Ça ne veut pas dire que Denis Blanchette ne méritait pas des funérailles organisées par l'État. M. Blanchette est mort dans un attentat qui, selon toute vraisemblance, visait la nouvelle première ministre du Québec. Ce n'est pas une mort ordinaire.

C'est cette mort inusitée qui méritait d'être soulignée solennellement, devant le peuple et ses représentants réunis.

Les mérites de Denis Blanchette devaient être dits publiquement. Un jour, sa petite fille de 4 ans saura que son père se dévouait corps et âme pour elle et pour tant d'autres. Ce n'est peut-être pas de l'héroïsme de films d'action, mais c'est cet héroïsme ordinaire et quotidien qui assure la suite du monde. Ce n'est pas rien.

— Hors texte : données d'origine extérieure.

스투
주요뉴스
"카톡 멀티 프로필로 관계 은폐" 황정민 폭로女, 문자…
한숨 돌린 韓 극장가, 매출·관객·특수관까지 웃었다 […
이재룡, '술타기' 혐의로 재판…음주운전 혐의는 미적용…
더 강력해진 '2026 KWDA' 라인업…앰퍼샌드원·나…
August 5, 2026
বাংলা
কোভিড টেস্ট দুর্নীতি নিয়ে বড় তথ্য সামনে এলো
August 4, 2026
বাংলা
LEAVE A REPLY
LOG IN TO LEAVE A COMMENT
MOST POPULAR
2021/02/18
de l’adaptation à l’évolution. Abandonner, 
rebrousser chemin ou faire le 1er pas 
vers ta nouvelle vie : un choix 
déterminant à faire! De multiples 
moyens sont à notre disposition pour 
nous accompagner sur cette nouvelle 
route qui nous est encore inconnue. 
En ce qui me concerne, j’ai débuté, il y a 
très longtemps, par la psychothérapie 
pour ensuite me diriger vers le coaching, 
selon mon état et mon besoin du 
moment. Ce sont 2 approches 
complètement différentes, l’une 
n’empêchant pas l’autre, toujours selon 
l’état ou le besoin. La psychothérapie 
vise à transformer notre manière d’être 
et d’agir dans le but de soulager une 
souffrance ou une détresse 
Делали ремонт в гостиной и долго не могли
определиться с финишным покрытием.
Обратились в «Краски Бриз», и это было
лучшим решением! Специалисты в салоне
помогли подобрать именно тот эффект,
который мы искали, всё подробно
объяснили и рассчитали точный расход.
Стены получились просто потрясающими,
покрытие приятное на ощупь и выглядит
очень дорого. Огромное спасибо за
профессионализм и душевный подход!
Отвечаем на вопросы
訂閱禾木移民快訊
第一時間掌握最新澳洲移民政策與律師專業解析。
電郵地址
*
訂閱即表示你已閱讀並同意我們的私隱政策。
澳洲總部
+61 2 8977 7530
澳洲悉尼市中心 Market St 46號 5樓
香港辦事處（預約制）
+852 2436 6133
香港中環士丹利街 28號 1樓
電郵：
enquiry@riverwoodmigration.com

On a voulu faire de M. Blanchette un héros. On y a cru. Car si M. Blanchette était mort en se dressant devant le tireur, sa mort aurait peut-être un sens. Et l'événement du Métropolis aurait peut-être lui-même un moignon de sens.

Chaque fois que l'actualité met en scène des gens fauchés parce qu'ils étaient au mauvais endroit au mauvais moment, je pense aux réflexions d'Albert Camus sur l'absurde, dans Le mythe de Sisyphe.

«Un monde qu'on peut expliquer même avec de mauvaises raisons est un monde familier. Mais au contraire, dans un univers soudain privé d'illusions et de lumières, l'homme se sent un étranger.»

Comme tous les mythes, celui de la mort héroïque de Denis Blanchette est né pour atténuer un peu de notre vertige, devant un monde parfois impossible à comprendre.